Mapping Fraud Potentials in E-Purchasing Procurement in Indonesia
Corruption in the public procurement sector continues to be a global issue. According to a report from the United Nations Office on Drugs and Crime (UNODC), 10-25 percent of public money was lost to corruption in this sector. Meanwhile, in a 2014 report titled “The OECD Foreign Bribery Report”, the Organisation for Economic Cooperation and Development (OECD) indicated that 57 percent of bribery cases that involved foreign public officials were committed in order to win public contracts.

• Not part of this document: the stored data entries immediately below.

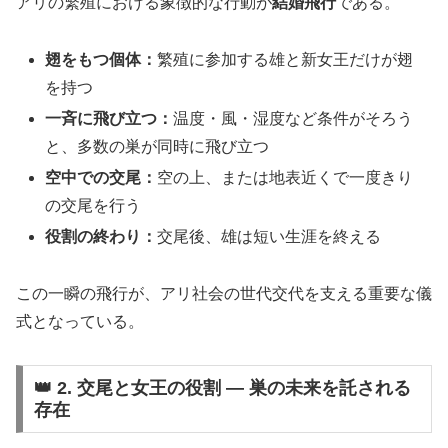
アリの繁殖における象徴的な行動が
結婚飛行
である。
翅をもつ個体：
繁殖に参加する雄と新女王だけが翅
を持つ
一斉に飛び立つ：
温度・風・湿度など条件がそろう
と、多数の巣が同時に飛び立つ
空中での交尾：
空の上、または地表近くで一度きり
の交尾を行う
役割の終わり：
交尾後、雄は短い生涯を終える
この一瞬の飛行が、アリ社会の世代交代を支える重要な儀
式となっている。
👑 2. 交尾と女王の役割 ― 巣の未来を託される
存在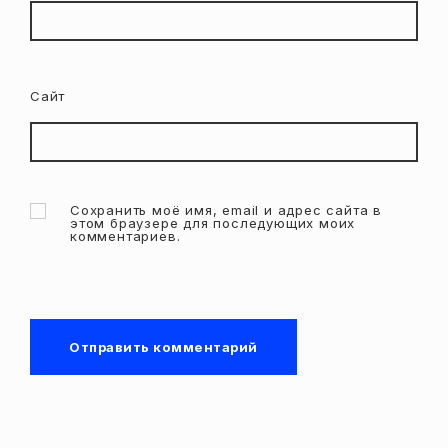
Сайт
Сохранить моё имя, email и адрес сайта в
этом браузере для последующих моих
комментариев.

The complexity of public procurement process creates opportunities that perpetrators exploit for their advantage, especially when the process employs a manual or face-to face system. This situation led to initiatives to transform public procurement into an electronic process to minimize interactions between parties and to eventually closing the gaps for corruption.
According to Salusra Widya, the Principal Secretary of the NPPA, direct purchase or e-purchasing represents one of the government’s endeavors to prevent fraud and corruption in public procurement. Additionally, this method is considered effective in expediting procurement process without compromising accountability.
At the same time, ministries/state institutions/local governments (together referred to as buyers) are mandated to use e-purchasing in the procurement of goods and services that are relevant to national and/or strategic interests adopted by a Minister, Head of Institution, or Head of Region.
To promote the uptake of e-purchasing, in 2022 the government through the NPPA targeted to expand the number of products in e-catalogues to 1,000,000 (one million) items with a focus on domestic products. With more commodities available on the catalogues, buyers will have more flexibility in their purchase decisions.
With respect to the NPPA’s annual state of procurement report, the number of purchasing transactions in the last three years made up 10 per cent of the total public procurement. The total procurement packages and cumulative transaction values in 2019 were 345,557 packages and Rp69.2 trillion; 295,532 packages and Rp49.5 trillion6 in 2020; and 228,207 packages and Rp49.7 trillion in 2021.
While e-purchasing method is gaining traction, research that is focused on mapping fraud potentials in this particular method was yet to be conducted. This study is therefore pertinent for the government to formulate systems or policies to detect fraud in e-purchasing.